Thanks for any help / advice in advance.
I have an IPFS node that I deployed on Digital Ocean quite some time ago (see Setup advice - use case) and everything is working quite well, as far as I can tell.
I can retrieve files using this gateway URL for example: Procedural Machinery.
The node swarms peers and I can also retrieve files using https://ipfs.io/ipfs/.
The API address is: https://ipfs.dgs-creative.com/api/v0 which I often use from my local machine.
I have configured the NGINX server there to use a proxy pass to authenticate API access, and that requires a JWT is attached as a parameter in the URL for all requests. I have IPFS destkop installed on my local machine and I would like to use it for my deployed node. Is there a way to configure that in the app, or will that require some kind of change to my node’s server configuration? The reason I have installed it this way is that I am working on a pinning service (for myself and a small group of students and friends), so I want to restrict access to the API. I am a developer but I still have much to learn about IPFS and other topics, so if portions of this question are a display of ignorance, I hope you will feel free to kindly correct me.

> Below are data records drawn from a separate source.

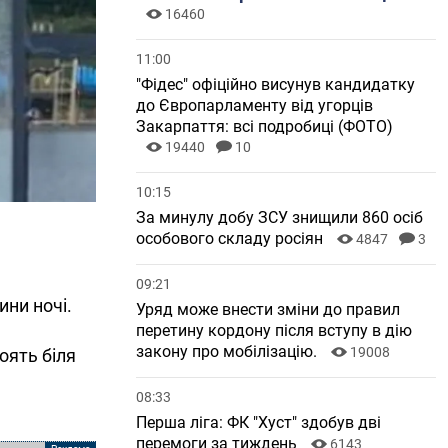
16460
11:00
"Фідес" офіційно висунув кандидатку
до Європарламенту від угорців
Закарпаття: всі подробиці (ФОТО)
19440
10
10:15
За минулу добу ЗСУ знищили 860 осіб
особового складу росіян
4847
3
09:21
ини ночі.
Уряд може внести зміни до правил
перетину кордону після вступу в дію
закону про мобілізацію.
19008
оять біля
08:33
Перша ліга: ФК "Хуст" здобув дві
перемоги за тиждень
6143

If I understand you correctly, you are trying to use the IPFS Web UI to interact with a remote Kubo node that is secured with a JWT token.
I should point out a new guide that we just published last week that covers how to set up Basic HTTP Auth in Kubo along with Caddy for TLS termination: Secure Kubo RPC with TLS and HTTP Auth | IPFS Docs
I just submitted a PR to improve the guide and also show how to configure CORS so that you can use the IPFS Web UI deployed at https://webui.ipfs.io/ with the configured Kubo RPC endpoint
Hopefully that helps, but once it’s configured this way, you can share the URL with the basic HTTP credentials and they will be able to interact and upload files to your IPFS Node.
Very helpful. In true “Murphy’s” fashion, I couldn’t get it working, and now when I put everything back the way it was, it is still not working - Hahaha - so I just took down my own node. Grrrr. It seems like it is my server with the JWTs but I am not sure (the node seems fine). I am going to reconfigure. I am using nginx (and quite inexperienced with it), so maybe I will try to set the whole thing up with Caddy. Here is the nginx config file contents if anyone wants to add value / comment / advice:
Hi Daniel,
I finally got everything going again. The node is back up and responding to requests on my custom domain, and I am able to access the API via JS code with my JWT. I used NGINX for my IPFS Node and for a stand alone AUTH server. I am wondering If its possible to access the webui with a JWT "Authorization: Bearer " header instead of a “basic username:password” schema. I am thinking about something like this:
{“url”:“https://ipfs.dgs-creative.com/",“headers”:{“Authorization”:"Bearer <INSERT_MY_JWT_HERE>”}}. I tried it in the “Custom API” input block on the webui page, but it would not work. Is it possible? This is how I make my API calls. Thanks.